My apologies, I mis read and thought you had a Separation Agreement. What I suggest is that you file a motion to modify support to change the insurance provisions, this is the best way to ensure this issue is taken care of and to avoid contempt.


#7

Thank you for your replies. Flying is absolutely a possibility as he and I are both fully capable of doing/affording to do so and naturally, should I move out of state, I was thinking I would pay one weekend, he can pay the other. With skype and all the other advancements in technology, I feel we can make this work and she can know her dad very well. The reason for moving is largely due to a better opportunity for my daughter in the long run. I don’t know that I will pursue this, however, know there are huge stipulations with moving out of state in a situation like this and wanted to know my options. One attorney I spoke with said to fight for custody, alimony, child support and get all I can now and then it will be easier to bargain or negotiate later. I just don’t agree with that or feel it is the right thing to do. At all.


#8

Even though the opportunity may be better, the court may still see it as an unnecessary move. His rights as a father trumps your better opportunity, when you are already doing well here. Of course this can depend on the judge, but most don’t like parents to move away.

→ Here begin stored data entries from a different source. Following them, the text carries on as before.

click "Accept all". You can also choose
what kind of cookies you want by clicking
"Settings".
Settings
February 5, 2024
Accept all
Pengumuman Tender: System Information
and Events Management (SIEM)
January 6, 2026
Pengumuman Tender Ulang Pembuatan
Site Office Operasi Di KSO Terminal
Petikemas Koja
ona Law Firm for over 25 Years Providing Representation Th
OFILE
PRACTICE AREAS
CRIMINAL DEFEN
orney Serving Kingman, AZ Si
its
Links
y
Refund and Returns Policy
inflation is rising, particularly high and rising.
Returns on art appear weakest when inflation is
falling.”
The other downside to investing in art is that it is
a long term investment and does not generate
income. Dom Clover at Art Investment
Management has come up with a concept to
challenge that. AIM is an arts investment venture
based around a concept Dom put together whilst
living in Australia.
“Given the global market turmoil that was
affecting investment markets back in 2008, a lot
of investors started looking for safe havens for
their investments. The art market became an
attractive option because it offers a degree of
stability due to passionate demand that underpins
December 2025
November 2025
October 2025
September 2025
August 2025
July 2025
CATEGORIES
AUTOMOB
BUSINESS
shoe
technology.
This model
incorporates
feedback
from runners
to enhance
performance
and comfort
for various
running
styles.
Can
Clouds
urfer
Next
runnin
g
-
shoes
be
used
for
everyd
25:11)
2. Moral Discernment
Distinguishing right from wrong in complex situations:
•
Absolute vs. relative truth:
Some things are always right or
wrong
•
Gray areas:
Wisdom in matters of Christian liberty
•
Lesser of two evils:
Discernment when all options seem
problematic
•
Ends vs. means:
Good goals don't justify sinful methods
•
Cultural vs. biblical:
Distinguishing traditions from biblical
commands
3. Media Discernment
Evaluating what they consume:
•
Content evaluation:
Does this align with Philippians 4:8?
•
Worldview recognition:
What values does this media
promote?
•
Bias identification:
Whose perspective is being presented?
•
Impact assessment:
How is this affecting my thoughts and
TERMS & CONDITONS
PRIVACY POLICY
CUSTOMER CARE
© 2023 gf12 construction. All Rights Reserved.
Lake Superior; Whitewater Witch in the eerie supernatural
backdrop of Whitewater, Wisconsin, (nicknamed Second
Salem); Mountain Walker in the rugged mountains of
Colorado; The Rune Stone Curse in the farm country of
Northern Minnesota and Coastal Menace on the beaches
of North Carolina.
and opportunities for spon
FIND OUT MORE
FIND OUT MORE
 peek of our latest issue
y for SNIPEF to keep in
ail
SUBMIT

If you can work things out amicably between yourselves, then that is the best way to go. It’s cheaper, you’re more likely to get what you want and it’s less traumatic for the child. The second you two start fighting uncontrollably is the second two lawyers start banking a TON (read thousands if not 10’s of thousands) of your hard earned dollars. A lawyer around $300 an hour, with a single email or phone call being counted at 1/2 of an hour… you can do the math.

If you two are amicable you should look at getting collaborative divorce attorney.